Key Design Decisions

  • Triage label removed last: If any step fails mid-processing, the triage label stays on the email. The next poll picks it up and retries automatically.
  • Error labels are additive: @MailroomError is added without removing the triage label, so the user sees both the original label and the error indicator.
  • Company contacts by default, person contacts via @ToPerson: The @ToPerson label creates a person-type vCard (with parsed first/last name) instead of the default company-type vCard.
  • Merge-cautious: When upserting contacts, only empty fields are filled. Existing contact data is never overwritten.
  • Per-sender isolation: A failure processing one sender does not affect other senders in the same poll cycle.
  • Parent-child additive semantics: Children are fully independent (own label, group, mailbox). Parent relationship only means additive contact groups and additive mailbox filing.

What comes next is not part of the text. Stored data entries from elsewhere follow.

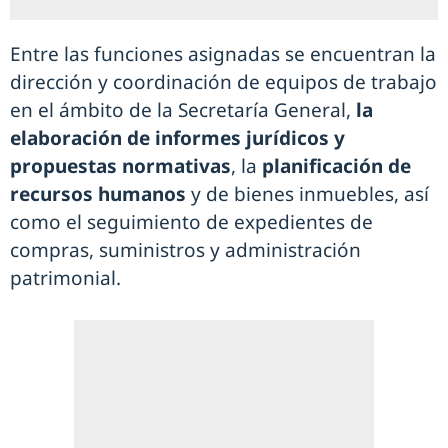
Entre las funciones asignadas se encuentran la
dirección y coordinación de equipos de trabajo
en el ámbito de la Secretaría General,
la
elaboración de informes jurídicos y
propuestas normativas
, la
planificación de
recursos humanos
y de bienes inmuebles, así
como el seguimiento de expedientes de
compras, suministros y administración
patrimonial.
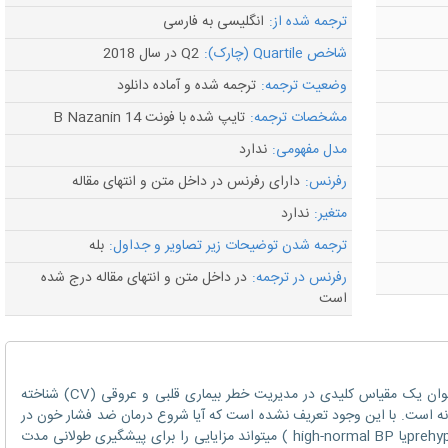
ترجمه شده از:
انگلیسی به فارسی
شاخص Quartile (چارک):
Q2 در سال 2018
وضعیت ترجمه:
ترجمه شده و آماده دانلود
مشخصات ترجمه:
تایپ شده با فونت B Nazanin 14
مدل مفهومی:
ندارد
رفرنس:
دارای رفرنس در داخل متن و انتهای مقاله
متغیر:
ندارد
ترجمه شدن توضیحات زیر تصاویر و جداول:
بله
رفرنس در ترجمه:
در داخل متن و انتهای مقاله درج شده
است
کنترل فشار خون (BP) در فشار خون بالا به عنوان یک مقیاس کلیدی در مدیریت خطر بیماری قلبی و عروقی (CV) شناخته
ه است. با این وجود تعریف نشده است که آیا شروع درمان ضد فشار خون در
مراحل اولیه فشار خون بالا ( مانند prehypertensionیا high-normal BP ) میتواند مزایایی را برای پیشگیری طولانی مدت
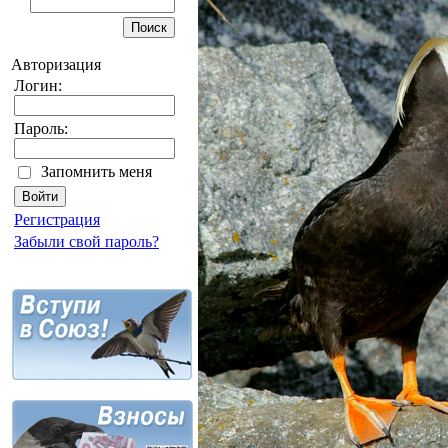
Авторизация
Логин:
Пароль:
Запомнить меня
Регистрация
Забыли свой пароль?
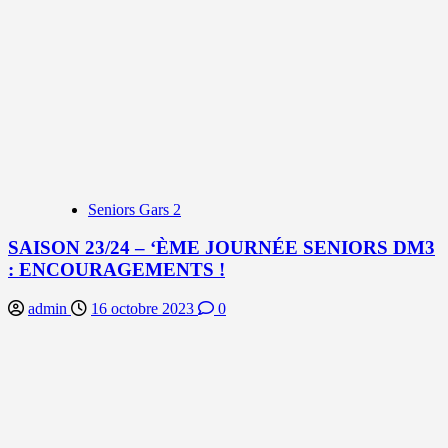
Seniors Gars 2
SAISON 23/24 – ‘ÈME JOURNÉE SENIORS DM3
: ENCOURAGEMENTS !
admin
16 octobre 2023
0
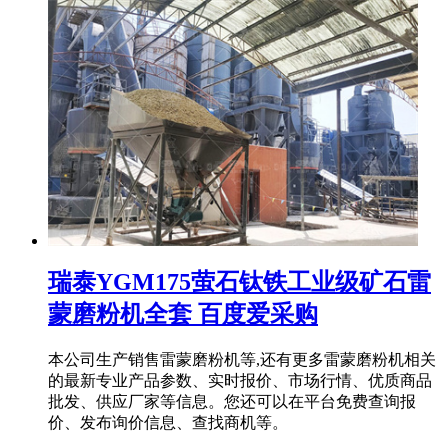
瑞泰YGM175萤石钛铁工业级矿石雷
蒙磨粉机全套 百度爱采购
本公司生产销售雷蒙磨粉机等,还有更多雷蒙磨粉机相关
的最新专业产品参数、实时报价、市场行情、优质商品
批发、供应厂家等信息。您还可以在平台免费查询报
价、发布询价信息、查找商机等。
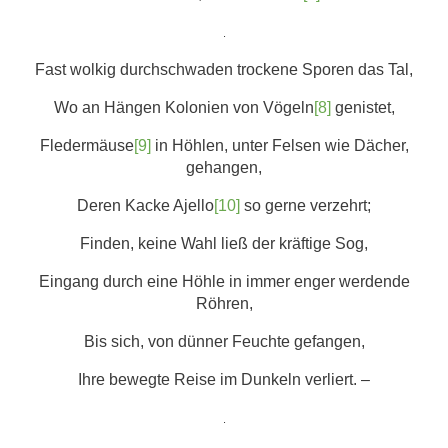
.
Fast wolkig durchschwaden trockene Sporen das Tal,
Wo an Hängen Kolonien von Vögeln
[8]
genistet,
Fledermäuse
[9]
in Höhlen, unter Felsen wie Dächer,
gehangen,
Deren Kacke Ajello
[10]
so gerne verzehrt;
Finden, keine Wahl ließ der kräftige Sog,
Eingang durch eine Höhle in immer enger werdende
Röhren,
Bis sich, von dünner Feuchte gefangen,
Ihre bewegte Reise im Dunkeln verliert. –
.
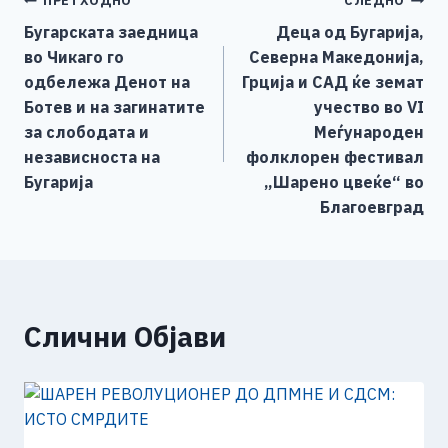
Навигација
ПРЕТХОДНО
СЛЕДНО
b
n
A
Li
Бугарската заедница
Деца од Бугарија,
o
g
p
n
на
во Чикаго го
Северна Македонија,
o
er
p
k
напис
одбележа Денот на
Грција и САД ќе земат
k
Ботев и на загинатите
учество во VI
за слободата и
Меѓународен
независноста на
фолклорен фестивал
Бугарија
„Шарено цвеќе“ во
Благоевград
Слични Објави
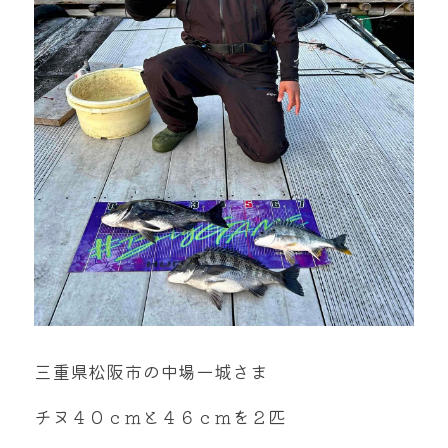
三重県松阪市の中場一城さま
チヌ４０ｃｍと４６ｃｍを２匹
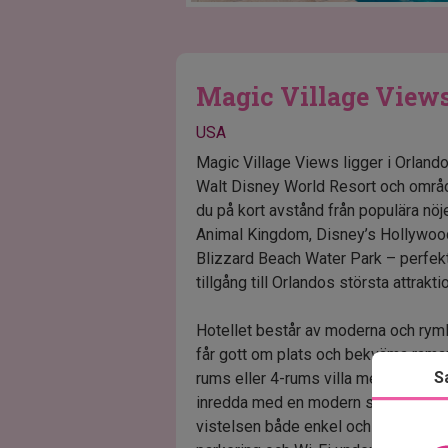
Magic Village View
USA
Magic Village Views ligger i Orlando
Walt Disney World Resort och områ
du på kort avstånd från populära n
Animal Kingdom, Disney’s Hollywood
Blizzard Beach Water Park – perfekt
tillgång till Orlandos största attrakti
Hotellet består av moderna och rym
får gott om plats och bekväma ramar 
S
rums eller 4-rums villa med tv och 
inredda med en modern stil och prak
vistelsen både enkel och behaglig. 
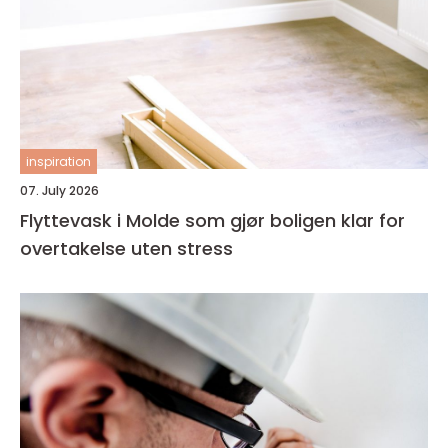
inspiration
07. July 2026
Flyttevask i Molde som gjør boligen klar for
overtakelse uten stress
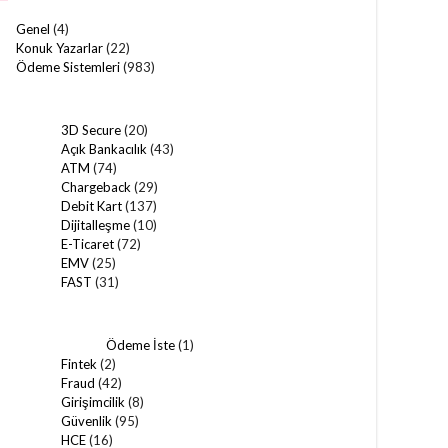
Genel
(4)
Konuk Yazarlar
(22)
Ödeme Sistemleri
(983)
3D Secure
(20)
Açık Bankacılık
(43)
ATM
(74)
Chargeback
(29)
Debit Kart
(137)
Dijitalleşme
(10)
E-Ticaret
(72)
EMV
(25)
FAST
(31)
Ödeme İste
(1)
Fintek
(2)
Fraud
(42)
Girişimcilik
(8)
Güvenlik
(95)
HCE
(16)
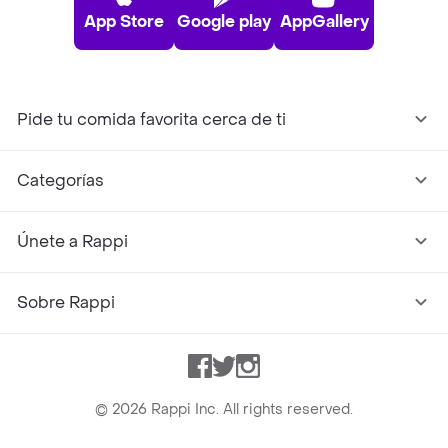
App Store
Google play
AppGallery
Pide tu comida favorita cerca de ti
Categorías
Únete a Rappi
Sobre Rappi
Facebook
Twitter
Instagram
©
2026
Rappi Inc. All rights reserved.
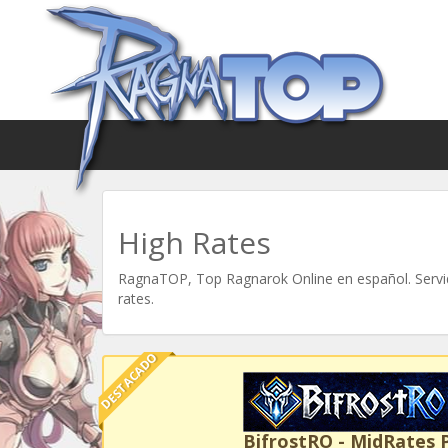
High Rates
RagnaTOP, Top Ragnarok Online en español. Servid
rates.
DESTACADO
BifrostRO - MidRates 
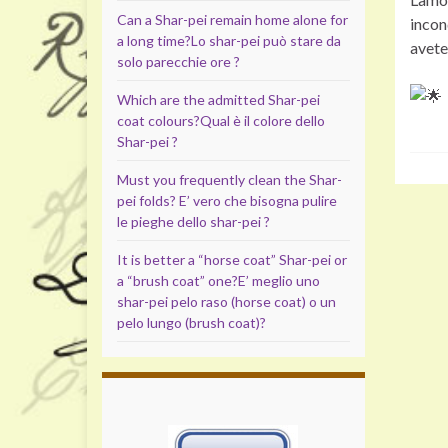
Can a Shar-pei remain home alone for
incon
a long time?
Lo shar-pei può stare da
avete
solo parecchie ore ?
Which are the admitted Shar-pei
coat colours?
Qual è il colore dello
Shar-pei ?
Must you frequently clean the Shar-
pei folds?
E’ vero che bisogna pulire
le pieghe dello shar-pei ?
It is better a “horse coat” Shar-pei or
a “brush coat” one?
E’ meglio uno
shar-pei pelo raso (horse coat) o un
pelo lungo (brush coat)?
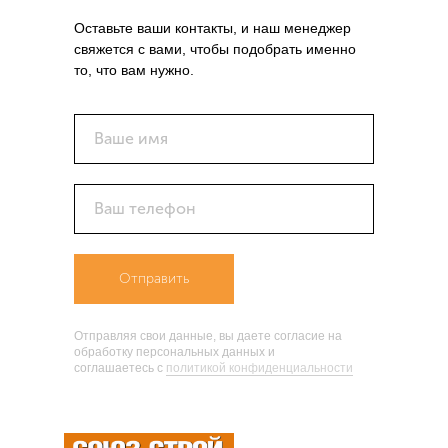
Оставьте ваши контакты, и наш менеджер
свяжется с вами, чтобы подобрать именно
то, что вам нужно.
Ваше имя
Ваш телефон
Отправить
Отправляя свои данные, вы даете согласие на
обработку персональных данных и
соглашаетесь c
политикой конфиденциальности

  • add_to_inbox per-category only: The flag is never inherited through the parent chain. Only Screener emails get Inbox visibility (not re-triaged emails).
  • Label scanning: All triage label mailboxes are queried in a single batched JMAP request, not just the Screener. Per-label error detection with escalation threshold prevents one broken label from blocking all triage.

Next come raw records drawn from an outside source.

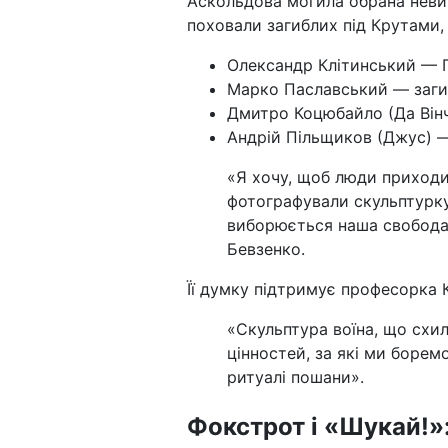
Аскольдова могила обрана невипа
поховали загиблих під Крутами, 
Олександр Клітинський — Г
Марко Паславський — загин
Дмитро Коцюбайло (Да Вінч
Андрій Пільщиков (Джус) —
«Я хочу, щоб люди приходи
фотографували скульптурку
виборюється наша свобода
Бевзенко.
Її думку підтримує професорка 
«Скульптура воїна, що схи
цінностей, за які ми борем
ритуалі пошани».
Фокстрот і «Шукай!»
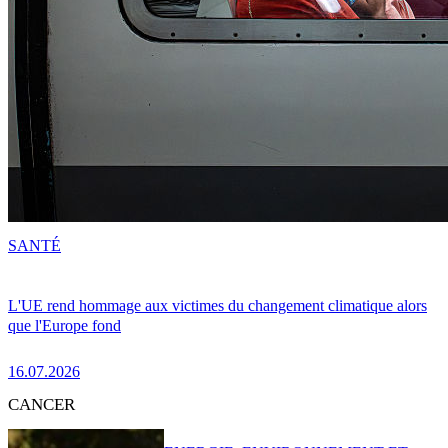
SANTÉ
L'UE rend hommage aux victimes du changement climatique alors
que l'Europe fond
16.07.2026
CANCER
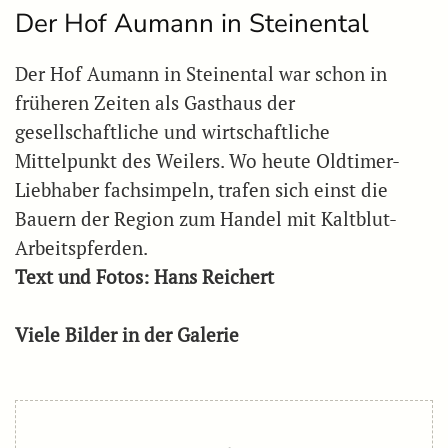
Der Hof Aumann in Steinental
Der Hof Aumann in Steinental war schon in
früheren Zeiten als Gasthaus der
gesellschaftliche und wirtschaftliche
Mittelpunkt des Weilers. Wo heute Oldtimer-
Liebhaber fachsimpeln, trafen sich einst die
Bauern der Region zum Handel mit Kaltblut-
Arbeitspferden.
Text und Fotos: Hans Reichert
Viele Bilder in der Galerie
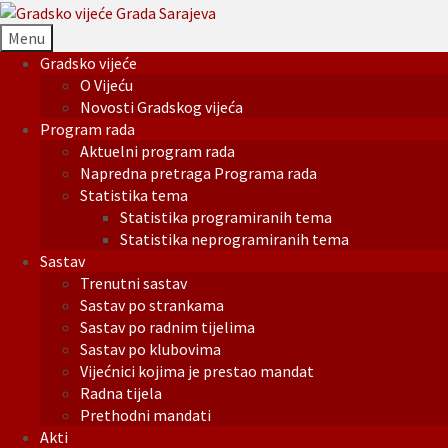
Menu
Gradsko vijeće
O Vijeću
Novosti Gradskog vijeća
Program rada
Aktuelni program rada
Napredna pretraga Programa rada
Statistika tema
Statistika programiranih tema
Statistika neprogramiranih tema
Sastav
Trenutni sastav
Sastav po strankama
Sastav po radnim tijelima
Sastav po klubovima
Vijećnici kojima je prestao mandat
Radna tijela
Prethodni mandati
Akti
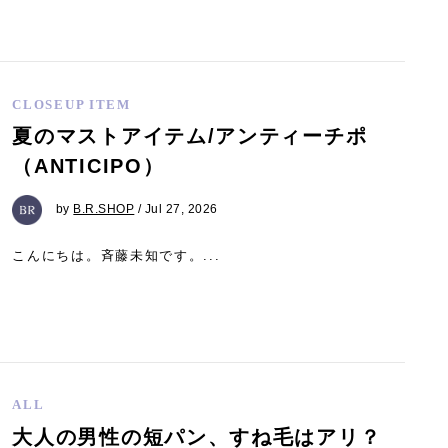
CLOSEUP ITEM
夏のマストアイテム/アンティーチポ
（ANTICIPO）
by
B.R.SHOP
/ Jul 27, 2026
こんにちは。斉藤未知です。...
ALL
大人の男性の短パン、すね毛はアリ？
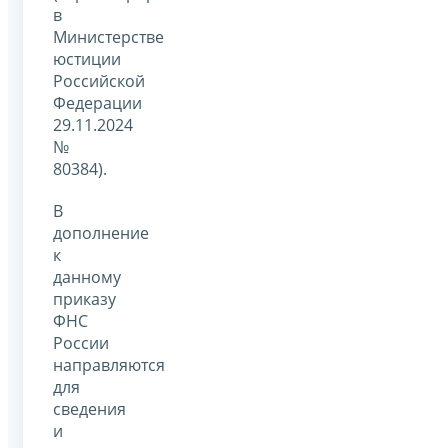
в
Министерстве
юстиции
Российской
Федерации
29.11.2024
№
80384).
В
дополнение
к
данному
приказу
ФНС
России
направляются
для
сведения
и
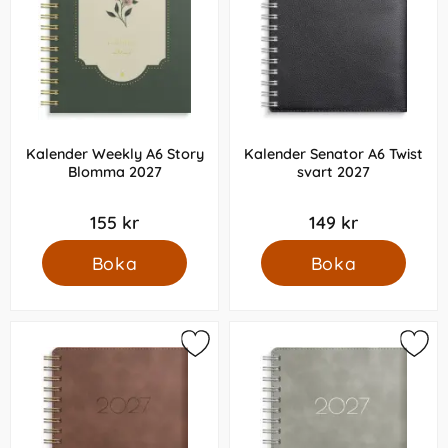
Kalender Weekly A6 Story
Kalender Senator A6 Twist
Blomma 2027
svart 2027
155 kr
149 kr
Boka
Boka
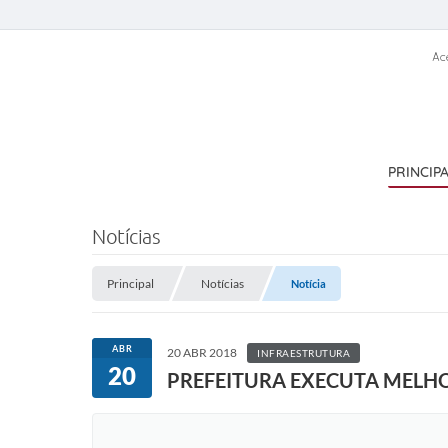
Ac
PRINCIP
Notícias
Principal
Notícias
Notícia
ABR
20 ABR 2018
INFRAESTRUTURA
20
PREFEITURA EXECUTA MELHO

  • Provenance tracking: Infrastructure groups are excluded from membership checks so the provenance group does not interfere with re-triage detection.
  • Safe group reassignment: Add-to-new group FIRST, then remove-from-old. If the process fails partway, the contact is in extra groups (recoverable) rather than missing from groups (data loss).

Planning

This project's planning and roadmap are managed with GSD. See .planning/ for phase history, decisions, and roadmap.